Il contatto immediato
Tra gli elementi caratterizzanti c’è il contatto pelle a pelle, avviato già in sala operatoria e proseguito in modo continuativo. Se la madre non può praticarlo nell’immediato, può essere il padre a mantenere il contatto con il neonato. L’obiettivo è favorire fin dai primi momenti la relazione tra genitori e figlio, all’interno di un percorso condiviso tra ostetricia, ginecologia, neonatologia, anestesia e rianimazione.
Simona ha spiegato che la presenza del compagno le ha permesso di vivere il cesareo in modo più intimo e familiare. Ha inoltre sottolineato il ruolo delle ostetriche, che l’hanno accompagnata durante le diverse fasi dell’intervento, facendola sentire accolta e al sicuro.

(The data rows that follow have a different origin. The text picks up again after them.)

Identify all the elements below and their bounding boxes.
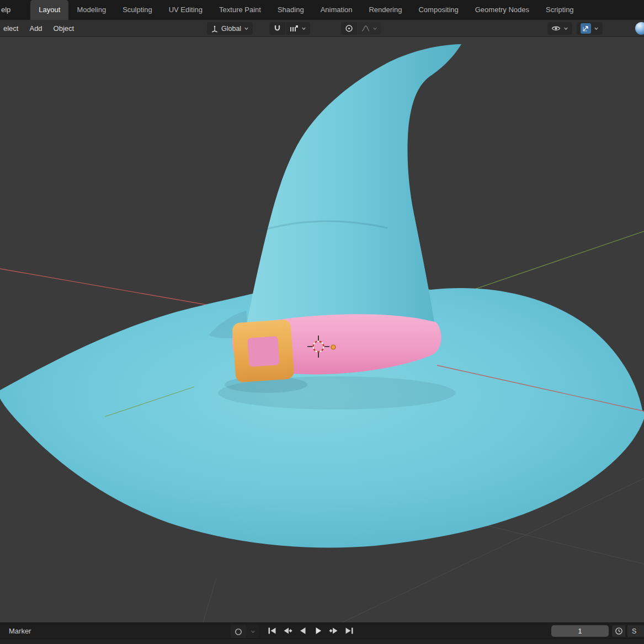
proportional-editing-group: [341, 22, 381, 35]
workspace-tabs: Layout Modeling Sculpting UV Editing Tex…: [30, 0, 582, 20]
tab-layout[interactable]: Layout: [30, 0, 68, 20]
tab-sculpting[interactable]: Sculpting: [114, 0, 160, 20]
chevron-down-icon: [594, 26, 599, 31]
snap-increment-icon: [290, 25, 299, 33]
proportional-editing-toggle[interactable]: [341, 22, 357, 35]
auto-key-group: [231, 625, 259, 638]
transform-orientation-icon: [211, 25, 219, 33]
object-origin-dot[interactable]: [331, 345, 336, 349]
previous-keyframe-button[interactable]: [280, 625, 295, 637]
chevron-down-icon: [301, 26, 306, 31]
tab-animation[interactable]: Animation: [312, 0, 361, 20]
viewport-shading-group: [635, 22, 644, 35]
current-frame-field[interactable]: 1: [551, 625, 609, 637]
jump-to-end-button[interactable]: [342, 625, 356, 637]
viewport-scene: [0, 37, 644, 622]
show-overlays-dropdown[interactable]: [547, 22, 572, 35]
marker-menu[interactable]: Marker: [9, 627, 31, 635]
menu-help-partial[interactable]: elp: [0, 0, 16, 20]
falloff-curve-icon: [361, 25, 370, 32]
chevron-down-icon: [372, 26, 377, 31]
tab-rendering[interactable]: Rendering: [360, 0, 410, 20]
proportional-editing-icon: [345, 24, 353, 33]
start-frame-field-partial[interactable]: S: [627, 625, 644, 637]
transform-orientation-group: Global: [207, 22, 253, 35]
chevron-down-icon: [563, 26, 568, 31]
buckle: [232, 319, 294, 382]
clock-icon: [615, 627, 623, 635]
viewport-header: elect Add Object Global: [0, 20, 644, 37]
playback-sync-button[interactable]: [612, 625, 625, 637]
topbar: elp Layout Modeling Sculpting UV Editing…: [0, 0, 644, 20]
snapping-group: [269, 22, 310, 35]
tab-modeling[interactable]: Modeling: [68, 0, 114, 20]
menu-add[interactable]: Add: [24, 20, 47, 37]
tab-compositing[interactable]: Compositing: [410, 0, 466, 20]
transform-orientation-dropdown[interactable]: Global: [207, 22, 253, 35]
auto-key-toggle[interactable]: [231, 625, 246, 638]
viewport-menus: elect Add Object: [0, 20, 79, 37]
chevron-down-icon: [251, 629, 256, 634]
playback-controls: [265, 625, 356, 637]
witch-hat-object[interactable]: [0, 44, 644, 547]
tab-texture-paint[interactable]: Texture Paint: [211, 0, 269, 20]
chevron-down-icon: [244, 26, 249, 31]
jump-to-start-button[interactable]: [265, 625, 279, 637]
current-frame-value: 1: [578, 627, 582, 635]
transform-orientation-value: Global: [221, 25, 241, 33]
record-circle-icon: [235, 628, 242, 636]
start-frame-label-partial: S: [632, 627, 636, 635]
tab-geometry-nodes[interactable]: Geometry Nodes: [467, 0, 537, 20]
tab-scripting[interactable]: Scripting: [537, 0, 582, 20]
gizmo-icon: [581, 23, 591, 34]
play-button[interactable]: [311, 625, 326, 637]
overlays-eye-icon: [551, 25, 561, 32]
magnet-icon: [273, 24, 281, 33]
next-keyframe-button[interactable]: [327, 625, 341, 637]
3d-viewport[interactable]: [0, 37, 644, 622]
timeline-bar: Marker 1: [0, 622, 644, 638]
show-gizmo-group: [577, 22, 603, 35]
menu-select-partial[interactable]: elect: [0, 20, 24, 37]
viewport-shading-icon[interactable]: [635, 22, 644, 35]
show-overlays-group: [547, 22, 572, 35]
status-bar-partial: [0, 638, 644, 644]
snap-toggle-button[interactable]: [269, 22, 285, 35]
show-gizmo-dropdown[interactable]: [577, 22, 603, 35]
proportional-falloff-dropdown[interactable]: [358, 22, 381, 35]
snap-target-dropdown[interactable]: [286, 22, 310, 35]
auto-key-dropdown[interactable]: [247, 625, 259, 638]
tab-shading[interactable]: Shading: [269, 0, 312, 20]
play-reverse-button[interactable]: [296, 625, 310, 637]
menu-object[interactable]: Object: [48, 20, 80, 37]
tab-uv-editing[interactable]: UV Editing: [161, 0, 211, 20]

Per Michele Sofia, direttore sanitario di Asst Brianza, il cesareo gentile rappresenta un modello assistenziale che attribuisce rilievo alla relazione e all’esperienza dei genitori. Armando Pintucci, direttore dell’ostetricia e ginecologia, lo ha definito un’evoluzione della chirurgia ostetrica orientata a ridurre il vissuto traumatico associato al cesareo e a considerare la relazione tra madre e bambino anche all’interno del blocco operatorio.

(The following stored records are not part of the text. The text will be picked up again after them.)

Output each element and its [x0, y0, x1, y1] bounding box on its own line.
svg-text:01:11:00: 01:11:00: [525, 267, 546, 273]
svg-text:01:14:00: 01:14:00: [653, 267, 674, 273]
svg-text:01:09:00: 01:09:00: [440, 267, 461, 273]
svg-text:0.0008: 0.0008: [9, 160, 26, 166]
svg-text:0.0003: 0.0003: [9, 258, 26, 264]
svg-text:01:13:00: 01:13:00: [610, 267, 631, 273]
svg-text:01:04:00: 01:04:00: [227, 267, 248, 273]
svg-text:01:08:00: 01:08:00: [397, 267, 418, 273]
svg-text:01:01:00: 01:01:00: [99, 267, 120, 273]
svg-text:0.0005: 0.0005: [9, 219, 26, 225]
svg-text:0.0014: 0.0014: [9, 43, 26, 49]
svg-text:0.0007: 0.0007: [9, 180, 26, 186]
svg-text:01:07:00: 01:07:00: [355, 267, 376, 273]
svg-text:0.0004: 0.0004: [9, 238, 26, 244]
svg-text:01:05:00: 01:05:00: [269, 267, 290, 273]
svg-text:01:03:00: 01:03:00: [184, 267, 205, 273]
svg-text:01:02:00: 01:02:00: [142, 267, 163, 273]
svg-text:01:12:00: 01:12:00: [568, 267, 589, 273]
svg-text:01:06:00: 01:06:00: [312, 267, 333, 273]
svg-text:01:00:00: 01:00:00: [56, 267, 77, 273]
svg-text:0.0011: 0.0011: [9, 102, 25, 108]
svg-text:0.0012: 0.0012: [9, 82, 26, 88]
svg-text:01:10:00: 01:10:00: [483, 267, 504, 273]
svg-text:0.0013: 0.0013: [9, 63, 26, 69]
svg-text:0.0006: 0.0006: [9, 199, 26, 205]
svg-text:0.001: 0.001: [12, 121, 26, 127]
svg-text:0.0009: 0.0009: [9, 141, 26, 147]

Un incontro a Villa Tittoni
Il tema sarà al centro dell’Open Day del 12 settembre, in programma a Villa Tittoni di Desio nell’ambito di una giornata dedicata al benessere femminile, alla maternità e alla salute. Oltre alle attività gratuite rivolte a donne e bambini, sarà disponibile uno spazio informativo sul cesareo dolce, con la possibilità per genitori e futuri genitori di rivolgersi al team ostetrico della sala parto.